*Task goal*: Would you please set down the lines of the data from the one containing "İTÜ ARI Teknoke" to the final line, exactly and only those?

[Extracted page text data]
────────
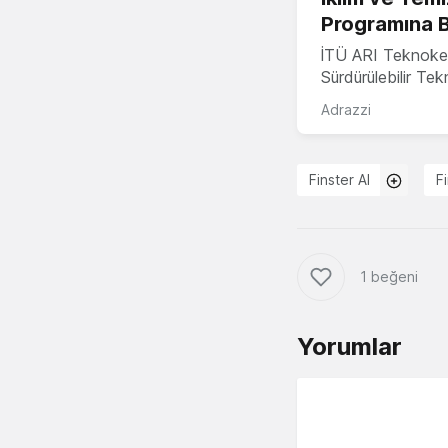
Programına 
İTÜ ARI Teknoke
Sürdürülebilir Te
Adrazzi
Finster AI
F
1 beğeni
Yorumlar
────────
*Solution below*:
İTÜ ARI Teknoke
Sürdürülebilir Te
Adrazzi
Finster AI
F
1 beğeni
Yorumlar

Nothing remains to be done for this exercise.